§ TASK OBJECTIVE
Exactly as they stand, give the records below again, with no images.

[Page-level text extractions]
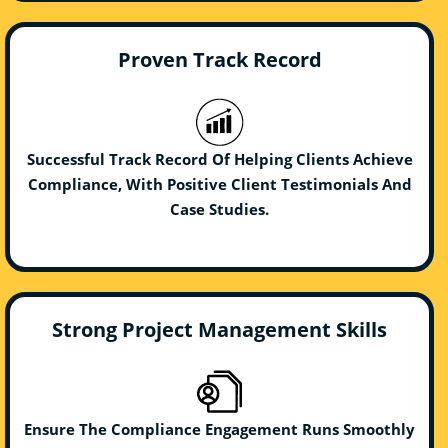
Proven Track Record
Successful Track Record Of Helping Clients Achieve
Compliance, With Positive Client Testimonials And
Case Studies.
Strong Project Management Skills
Ensure The Compliance Engagement Runs Smoothly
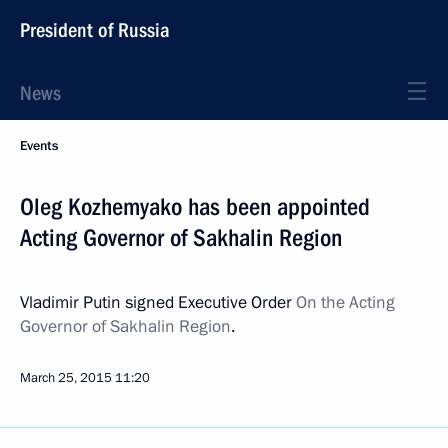
President of Russia
News
Events
Oleg Kozhemyako has been appointed
Acting Governor of Sakhalin Region
Vladimir Putin signed Executive Order
On the Acting
Governor of Sakhalin Region
.
March 25, 2015
11:20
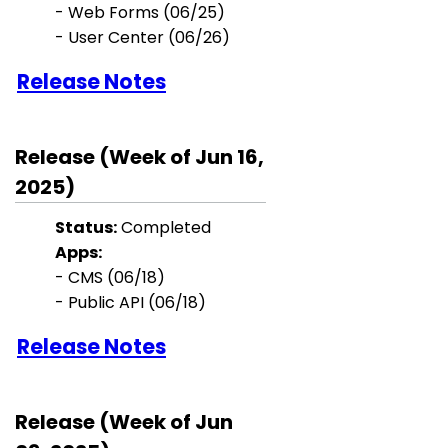
-
Web Forms
(06/25)
- User Center (06/26)
Release Notes
Release (Week of Jun 16,
2025)
Status:
Completed
Apps:
- CMS (06/18)
- Public API (06/18)
Release Notes
Release (Week of Jun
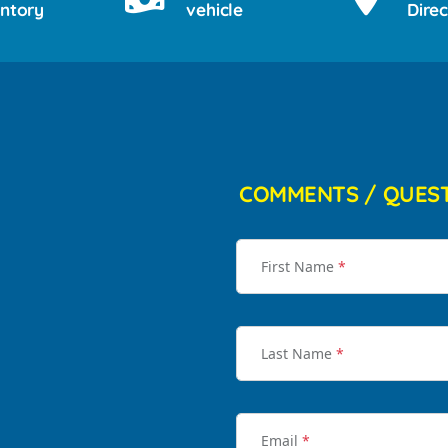
entory
vehicle
Direc
COMMENTS / QUES
First Name
*
Last Name
*
Email
*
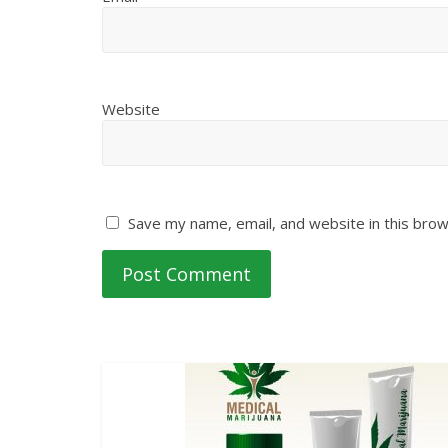
Website
Save my name, email, and website in this brow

§ SOLUTION
Proven Track Record
Successful Track Record Of Helping Clients Achieve
Compliance, With Positive Client Testimonials And
Case Studies.
Strong Project Management Skills
Ensure The Compliance Engagement Runs Smoothly
President of Russia
News
Events
Oleg Kozhemyako has been appointed
Acting Governor of Sakhalin Region
Vladimir Putin signed Executive Order
On the Acting
Governor of Sakhalin Region
.
March 25, 2015
11:20
-
Web Forms
(06/25)
- User Center (06/26)
Release Notes
Release (Week of Jun 16,
2025)
Status:
Completed
Apps:
- CMS (06/18)
- Public API (06/18)
Release Notes
Release (Week of Jun
entory
vehicle
Direc
COMMENTS / QUES
First Name
*
Last Name
*
Email
*
Website
Save my name, email, and website in this brow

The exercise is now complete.